For decades, astronomers have known that the Earth is consistently struck by high-energy cosmic rays — charged particles that are usually the nuclei of elements — that originate from a source in space outside our solar system. These cosmic rays possess the highest possible energies observed in nature, even higher than what man-made particle accelerators can reproduce, and now, a team of scientists thinks they might have solved the mystery of their origin.
In a study published Science, the researchers, known collectively as the Pierre Auger Collaboration, suggest that these cosmic signals may originate from outside of the Milky Way. Their conclusions were drawn using recordings from the Pierre Auger Observatory in Argentina, the largest cosmic ray observatory currently in existence, and other data.

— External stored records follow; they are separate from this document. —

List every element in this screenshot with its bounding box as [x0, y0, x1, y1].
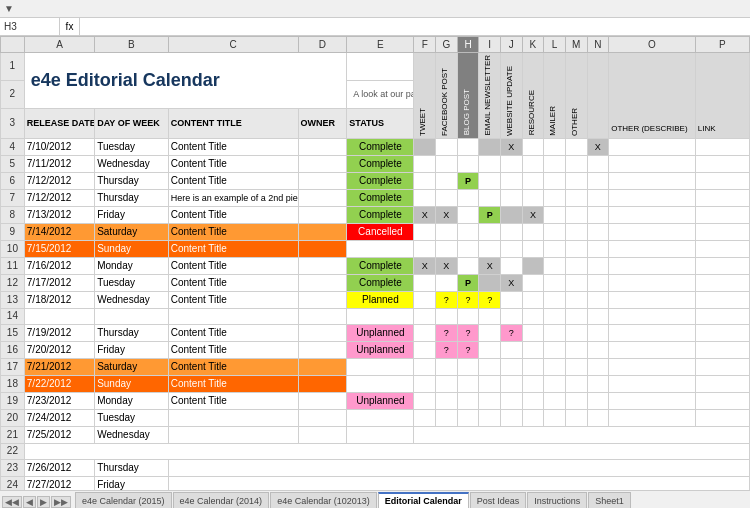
col-header-l: L	[544, 37, 566, 53]
header-other-describe: OTHER (DESCRIBE)	[609, 53, 696, 139]
col-header-d: D	[298, 37, 347, 53]
tab-sheet1[interactable]: Sheet1	[588, 492, 631, 508]
status-complete: Complete	[347, 138, 414, 155]
table-row: 23 7/26/2012 Thursday	[1, 459, 750, 476]
table-row: 7 7/12/2012 Thursday Here is an example …	[1, 189, 750, 206]
tab-e4e-2014[interactable]: e4e Calendar (2014)	[173, 492, 270, 508]
col-header-h: H	[457, 37, 479, 53]
header-link: LINK	[695, 53, 749, 139]
table-row: 4 7/10/2012 Tuesday Content Title Comple…	[1, 138, 750, 155]
table-row: 10 7/15/2012 Sunday Content Title	[1, 240, 750, 257]
header-mailer: MAILER	[544, 104, 562, 138]
status-unplanned: Unplanned	[347, 341, 414, 358]
status-complete: Complete	[347, 206, 414, 223]
header-blog: BLOG POST	[458, 87, 476, 137]
table-row: 11 7/16/2012 Monday Content Title Comple…	[1, 257, 750, 274]
col-header-c: C	[168, 37, 298, 53]
col-header-p: P	[695, 37, 749, 53]
table-row: 14	[1, 308, 750, 324]
header-tweet: TWEET	[414, 106, 432, 138]
col-header-n: N	[587, 37, 609, 53]
table-row: 13 7/18/2012 Wednesday Content Title Pla…	[1, 291, 750, 308]
table-row: 20 7/24/2012 Tuesday	[1, 409, 750, 426]
title-row: 1 e4e Editorial Calendar TWEET FACEBOOK …	[1, 53, 750, 81]
col-header-f: F	[414, 37, 436, 53]
table-row: 15 7/19/2012 Thursday Content Title Unpl…	[1, 324, 750, 341]
status-complete: Complete	[347, 155, 414, 172]
col-header-m: M	[565, 37, 587, 53]
status-planned: Planned	[347, 291, 414, 308]
corner-cell	[1, 37, 25, 53]
tab-nav-next[interactable]: ▶	[37, 496, 50, 508]
table-row: 6 7/12/2012 Thursday Content Title Compl…	[1, 172, 750, 189]
col-header-b: B	[95, 37, 169, 53]
status-cancelled: Cancelled	[347, 223, 414, 240]
table-row: 8 7/13/2012 Friday Content Title Complet…	[1, 206, 750, 223]
col-header-o: O	[609, 37, 696, 53]
tab-nav-last[interactable]: ▶▶	[51, 496, 71, 508]
toolbar-text: ▼	[4, 3, 14, 14]
spreadsheet-title: e4e Editorial Calendar	[24, 53, 347, 109]
status-complete: Complete	[347, 189, 414, 206]
table-row: 21 7/25/2012 Wednesday	[1, 426, 750, 443]
table-row: 9 7/14/2012 Saturday Content Title Cance…	[1, 223, 750, 240]
col-status: STATUS	[347, 108, 414, 138]
table-row: 12 7/17/2012 Tuesday Content Title Compl…	[1, 274, 750, 291]
tab-post-ideas[interactable]: Post Ideas	[470, 492, 527, 508]
tab-editorial[interactable]: Editorial Calendar	[378, 492, 469, 508]
tab-e4e-102013[interactable]: e4e Calendar (102013)	[270, 492, 377, 508]
status-complete: Complete	[347, 257, 414, 274]
status-complete: Complete	[347, 274, 414, 291]
col-owner: OWNER	[298, 108, 347, 138]
tab-nav-first[interactable]: ◀◀	[2, 496, 22, 508]
col-header-g: G	[436, 37, 458, 53]
header-email: EMAIL NEWSLETTER	[479, 53, 497, 138]
tab-nav-prev[interactable]: ◀	[23, 496, 36, 508]
col-header-k: K	[522, 37, 544, 53]
table-row: 17 7/21/2012 Saturday Content Title	[1, 358, 750, 375]
header-resource: RESOURCE	[523, 88, 541, 137]
col-header-j: J	[500, 37, 522, 53]
table-row: 18 7/22/2012 Sunday Content Title	[1, 375, 750, 392]
status-unplanned: Unplanned	[347, 324, 414, 341]
table-row: 22	[1, 443, 750, 459]
col-header-e: E	[347, 37, 414, 53]
tab-e4e-2015[interactable]: e4e Calendar (2015)	[75, 492, 172, 508]
status-complete: Complete	[347, 172, 414, 189]
col-content-title: CONTENT TITLE	[168, 108, 298, 138]
header-facebook: FACEBOOK POST	[436, 66, 454, 138]
table-row: 16 7/20/2012 Friday Content Title Unplan…	[1, 341, 750, 358]
spreadsheet-subtitle: A look at our past and future content ne…	[347, 80, 414, 108]
col-day-of-week: DAY OF WEEK	[95, 108, 169, 138]
col-header-a: A	[24, 37, 94, 53]
tab-instructions[interactable]: Instructions	[527, 492, 587, 508]
col-release-date: RELEASE DATE	[24, 108, 94, 138]
header-other: OTHER	[566, 106, 584, 138]
table-row: 19 7/23/2012 Monday Content Title Unplan…	[1, 392, 750, 409]
col-header-row: A B C D E F G H I J K L M N O	[1, 37, 750, 53]
header-website: WEBSITE UPDATE	[501, 64, 519, 138]
sheet-tabs: ◀◀ ◀ ▶ ▶▶ e4e Calendar (2015) e4e Calend…	[0, 490, 750, 508]
spreadsheet: A B C D E F G H I J K L M N O	[0, 36, 750, 508]
status-unplanned: Unplanned	[347, 392, 414, 409]
name-box[interactable]: H3	[0, 18, 60, 35]
cell-p-marker: P	[479, 206, 501, 223]
toolbar: ▼	[0, 0, 750, 18]
col-header-i: I	[479, 37, 501, 53]
cell-p-marker: P	[457, 274, 479, 291]
formula-icon: fx	[66, 21, 74, 32]
cell-p-marker: P	[457, 172, 479, 189]
table-row: 5 7/11/2012 Wednesday Content Title Comp…	[1, 155, 750, 172]
formula-bar: H3 fx	[0, 18, 750, 36]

Although cosmic rays with energy greater than two joules rarely reach Earth, when they do, their interaction with nuclei in the planet’s atmosphere creates a shower of electrons, photons, and muons, making them detectable by researchers. These showers of more than 10 billion particles spread out across diameters measuring several kilometers.

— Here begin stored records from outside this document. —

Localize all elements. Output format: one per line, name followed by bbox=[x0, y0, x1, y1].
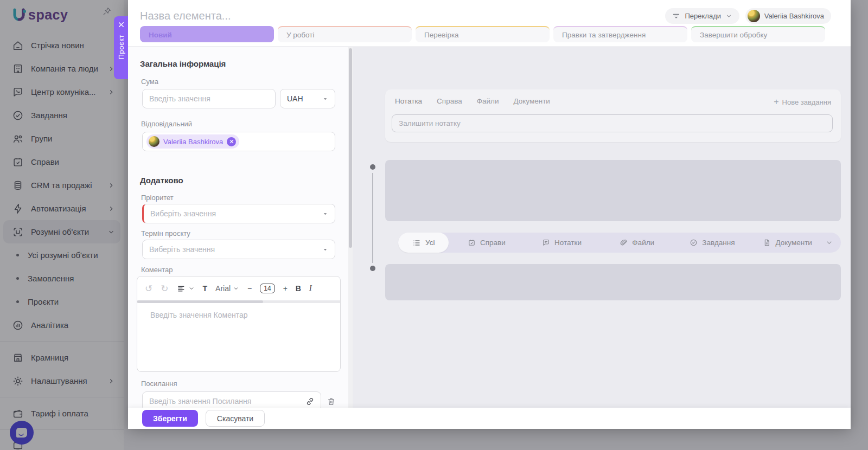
modal-header: Переклади Valeriia Bashkirova Новий У ро… bbox=[128, 0, 851, 47]
section-general-heading: Загальна інформація bbox=[140, 59, 226, 68]
sum-input[interactable] bbox=[142, 89, 276, 108]
close-icon[interactable] bbox=[118, 21, 125, 28]
priority-label: Пріоритет bbox=[141, 194, 174, 202]
plus-icon: + bbox=[774, 97, 778, 107]
caret-down-icon bbox=[322, 211, 328, 217]
activity-composer-card: Нотатка Справа Файли Документи + Нове за… bbox=[385, 89, 841, 142]
filter-label: Усі bbox=[425, 239, 435, 247]
chevron-down-icon bbox=[725, 12, 732, 20]
paperclip-icon bbox=[620, 239, 628, 247]
filter-activities[interactable]: Справи bbox=[449, 239, 524, 247]
stage-new[interactable]: Новий bbox=[140, 26, 274, 42]
filter-label: Завдання bbox=[702, 239, 735, 247]
tab-files[interactable]: Файли bbox=[477, 97, 499, 105]
remove-chip-icon[interactable]: ✕ bbox=[227, 137, 236, 146]
user-avatar bbox=[748, 10, 760, 22]
current-user-button[interactable]: Valeriia Bashkirova bbox=[745, 8, 831, 24]
caret-down-icon bbox=[188, 285, 195, 292]
undo-icon[interactable]: ↺ bbox=[145, 283, 152, 294]
responsible-chip: Valeriia Bashkirova ✕ bbox=[146, 134, 239, 149]
element-form: Загальна інформація Сума UAH Відповідаль… bbox=[128, 47, 353, 408]
link-icon[interactable] bbox=[305, 396, 315, 407]
list-icon bbox=[412, 239, 421, 247]
new-task-label: Нове завдання bbox=[782, 98, 831, 106]
stage-finish-processing[interactable]: Завершити обробку bbox=[691, 26, 825, 42]
project-term-placeholder: Виберіть значення bbox=[149, 245, 215, 254]
modal-footer: Зберегти Скасувати bbox=[128, 408, 851, 429]
cancel-button[interactable]: Скасувати bbox=[206, 410, 265, 427]
redo-icon[interactable]: ↻ bbox=[161, 283, 168, 294]
italic-button[interactable]: I bbox=[309, 284, 312, 293]
element-name-input[interactable] bbox=[140, 8, 487, 23]
filter-tasks[interactable]: Завдання bbox=[675, 239, 750, 247]
filter-files[interactable]: Файли bbox=[599, 239, 675, 247]
translations-button[interactable]: Переклади bbox=[665, 8, 739, 24]
element-create-modal: Проєкт Переклади Valeriia Bashkirova Нов… bbox=[128, 0, 851, 429]
new-task-button[interactable]: + Нове завдання bbox=[774, 97, 831, 107]
note-icon bbox=[542, 239, 550, 247]
activity-tabs: Нотатка Справа Файли Документи bbox=[395, 97, 550, 105]
form-scrollbar-thumb[interactable] bbox=[349, 48, 352, 248]
link-label: Посилання bbox=[141, 380, 177, 388]
font-size-value[interactable]: 14 bbox=[260, 284, 275, 293]
font-size-increase-button[interactable]: + bbox=[283, 284, 288, 293]
priority-select[interactable]: Виберіть значення bbox=[142, 204, 335, 223]
document-icon bbox=[763, 239, 771, 247]
skeleton-block bbox=[385, 264, 841, 300]
trash-icon[interactable] bbox=[327, 397, 336, 406]
filter-label: Нотатки bbox=[554, 239, 582, 247]
font-family-button[interactable]: Arial bbox=[215, 284, 239, 293]
timeline-dot bbox=[370, 266, 375, 271]
sum-label: Сума bbox=[141, 78, 158, 86]
font-size-decrease-button[interactable]: − bbox=[247, 284, 252, 293]
tab-note[interactable]: Нотатка bbox=[395, 97, 422, 105]
tab-documents[interactable]: Документи bbox=[513, 97, 550, 105]
caret-down-icon bbox=[233, 285, 239, 292]
leave-note-input[interactable] bbox=[392, 114, 833, 132]
calendar-check-icon bbox=[468, 239, 476, 247]
font-name: Arial bbox=[215, 284, 231, 293]
skeleton-block bbox=[385, 160, 841, 221]
comment-label: Коментар bbox=[141, 266, 173, 274]
responsible-field[interactable]: Valeriia Bashkirova ✕ bbox=[142, 132, 335, 151]
project-term-select[interactable]: Виберіть значення bbox=[142, 240, 335, 259]
chip-name: Valeriia Bashkirova bbox=[163, 138, 223, 146]
activity-filter-bar: Усі Справи Нотатки Файли Завдання Докуме… bbox=[398, 233, 841, 253]
stage-review[interactable]: Перевірка bbox=[416, 26, 550, 42]
align-button[interactable] bbox=[177, 284, 195, 293]
comment-placeholder: Введіть значення Коментар bbox=[150, 311, 248, 319]
filter-lines-icon bbox=[672, 12, 680, 20]
filter-label: Документи bbox=[775, 239, 812, 247]
stage-edits-approval[interactable]: Правки та затвердження bbox=[553, 26, 687, 42]
scrollbar-thumb[interactable] bbox=[137, 300, 263, 303]
caret-down-icon bbox=[322, 247, 328, 253]
timeline-dot bbox=[370, 164, 375, 170]
activity-panel: Нотатка Справа Файли Документи + Нове за… bbox=[353, 47, 851, 408]
project-term-label: Термін проєкту bbox=[141, 229, 190, 237]
timeline-line bbox=[372, 173, 373, 263]
stage-in-progress[interactable]: У роботі bbox=[278, 26, 412, 42]
form-scrollbar bbox=[348, 47, 353, 408]
section-additional-heading: Додатково bbox=[140, 176, 183, 185]
text-color-button[interactable]: T bbox=[203, 284, 208, 293]
tab-activity[interactable]: Справа bbox=[437, 97, 462, 105]
filter-label: Файли bbox=[632, 239, 654, 247]
editor-toolbar-scrollbar bbox=[137, 300, 340, 303]
filter-notes[interactable]: Нотатки bbox=[524, 239, 599, 247]
filter-all[interactable]: Усі bbox=[398, 233, 449, 253]
filter-documents[interactable]: Документи bbox=[750, 239, 825, 247]
currency-select[interactable]: UAH bbox=[280, 89, 335, 108]
currency-value: UAH bbox=[287, 94, 303, 103]
save-button[interactable]: Зберегти bbox=[142, 410, 198, 427]
editor-toolbar: ↺ ↻ T Arial − 14 + B I bbox=[137, 277, 340, 300]
stage-pipeline: Новий У роботі Перевірка Правки та затве… bbox=[140, 26, 825, 42]
comment-editor: ↺ ↻ T Arial − 14 + B I Введіть значе bbox=[137, 276, 341, 372]
check-circle-icon bbox=[690, 239, 698, 247]
side-tab-label: Проєкт bbox=[117, 35, 125, 59]
bold-button[interactable]: B bbox=[296, 284, 301, 293]
translations-label: Переклади bbox=[685, 12, 721, 20]
project-side-tab[interactable]: Проєкт bbox=[114, 16, 128, 79]
comment-textarea[interactable]: Введіть значення Коментар bbox=[137, 303, 340, 371]
responsible-label: Відповідальний bbox=[141, 120, 192, 128]
chevron-down-icon[interactable] bbox=[825, 239, 841, 247]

When one of the particles within this shower hits one of the Pierre Auger Observatory’s 1,600 detectors, which are spread out over an area of 3,000 square kilometers (1,158 square miles), researchers can determine its originating direction. In the new research, the Auger collaboration studied the arrival directions of more than 300,000 cosmic particles and discovered that the arrival rates of the cosmic rays vary and aren’t uniformly spread in all directions. The rate is actually higher for certain directions.
According to the team, this anisotropy indicates an extragalactic origin for the cosmic particles, as many are coming from an area where the distribution of galaxies is fairly high. However, because the direction points toward a broad area of the sky, the specific sources remain undetermined.
We still have much to learn about cosmic rays, and the Pierre Auger Collaboration expects to supplement their findings when upgrades to the Auger Observatory are completed in 2018. Still, this new discovery is worthwhile. Any new knowledge about these particles can help us better understand matter from outside the solar system and, as this research suggests, from outside the Milky Way.
“We are now considerably closer to solving the mystery of where and how these extraordinary particles are created, a question of great interest to astrophysicists,” University of Wuppertal professor Karl-Heinz Kampert, a spokesperson for the Auger collaboration, said in a press release.
Figuring out the mechanisms behind these cosmic rays could help explain how galaxies form and what in their composition accounts for the creation of such high-energy particles. Furthermore, since these cosmic rays are made of particles that are also found on Earth, they could also provide important clues into the fundamental questions about our origins — perhaps even the origins of the universe itself.